The Korpela movement, or Siikavaara sect, was a religious sect started by Laestadian preacher Toivo Korpela in Sweden during the 1920s. It saw its decline later during the next decade as its practices involved heavy drinking and unconventional sexual activities toward the end of its existence, which subsequently led to the conviction of 60 of its followers.

== History ==

The grounds for the Korpela movement were laid in 1928 when Toivo Korpela, a Finnish self-proclaimed Laestadian preacher who had been rejected from his congregation in western Finland, started to travel around the Torne Valley to preach. The mainstream of the Laestadian movement were troubled by his activities and in 1931, it was openly suggested that Korpela could have "succumbed to vice" and that "the authority of the word of god was endangered" unless he changed his view on important matters of faith. When Korpela stopped preaching in 1934 due to his conflicting views with the Swedish Laestadian church, the movement survived without his leadership and new leaders emerged from inside the community.

One of the new leaders of the cult was Sigurd Siikavaara, who officially started the movement following Korpela's exile (thus the alternative name of the movement). More unorthodox elements such as apocalyptic beliefs and ecstatic rituals were introduced following the change of leadership. These beliefs and practices were later denounced by Korpela himself in an interview given in 1935. Following the involvement of Swedish authorities, Siikavaara was institutionalised in an asylum for 67 days, and upon his release the practices of the movement took a turn towards sexual rituals, which would ultimately lead to its demise.

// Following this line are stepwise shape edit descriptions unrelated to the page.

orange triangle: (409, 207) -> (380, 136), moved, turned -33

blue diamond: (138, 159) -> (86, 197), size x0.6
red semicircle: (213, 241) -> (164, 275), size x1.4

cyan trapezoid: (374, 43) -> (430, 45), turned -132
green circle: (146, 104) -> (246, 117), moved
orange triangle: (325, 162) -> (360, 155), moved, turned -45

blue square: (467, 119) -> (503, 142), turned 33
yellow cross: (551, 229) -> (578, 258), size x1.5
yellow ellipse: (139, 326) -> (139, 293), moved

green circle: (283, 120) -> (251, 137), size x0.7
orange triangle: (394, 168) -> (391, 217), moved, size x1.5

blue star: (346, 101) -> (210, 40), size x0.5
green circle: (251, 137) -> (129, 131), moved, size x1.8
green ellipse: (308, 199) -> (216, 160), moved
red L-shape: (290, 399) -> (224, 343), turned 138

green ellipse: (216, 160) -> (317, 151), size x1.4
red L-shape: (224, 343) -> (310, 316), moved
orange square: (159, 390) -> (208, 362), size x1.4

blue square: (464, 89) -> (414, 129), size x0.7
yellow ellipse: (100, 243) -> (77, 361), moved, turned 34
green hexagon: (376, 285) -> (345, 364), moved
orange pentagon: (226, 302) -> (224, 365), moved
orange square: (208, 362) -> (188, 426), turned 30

Following the radical change in practices, the Swedish government involved itself further, previously being tolerant toward religion, now targeting the sexual rituals, especially with concern for the involvement of minors. In 1939, police arrested 60 people, leading to the end of the movement, which at its peak had gained an estimated total of 600 followers.

== Beliefs and practices ==

The spiritual beliefs of the movement were initially similar to those of Laestadianism, although apparently not accepted by the Laestadian community as a whole, hence Korpela's initial reaction from central Finland.

Following the exile of Korpela, his two closest preachers, Sigurd Siikavaara and Arthur Niemi began to introduce the belief that a flying ark would bring 666 true believers to Palestine and that the last 1,335 days of the world had begun, one date set for the arrival of the ark that was reported by newspapers at the time was March 14, 1935. It was later taught that the ark would not be an actual physical ark, but the spirit of Christ, granted to the followers of the Korpela movement. All claims and beliefs were more or less loosely based on interpretations of an old version of the Bible, as the new translation of the Bible at the time was preached as an abomination.

Following Siikavaara and Niemi's brief confinement to mental asylums the beliefs and practices changed focus; Siikavaara claimed to have been invested with the spirit of the prophets and Christ, essentially proclaiming divine status, and gave the followers of the movement forgiveness for their sins, thus enabling them to engage in swearing, drinking, gambling and hitherto-prohibited sexual rituals. Upon his arrest in 1939, Siikavaara was an alcoholic and had allegedly engaged in sexual intercourse with 30 women other than his wife.

These facts have been questioned by relatives of Siikavaara who say that there actually were not any sexual rituals. Said rituals were merely rumours created by Laestadians, imagining the worst possible sins.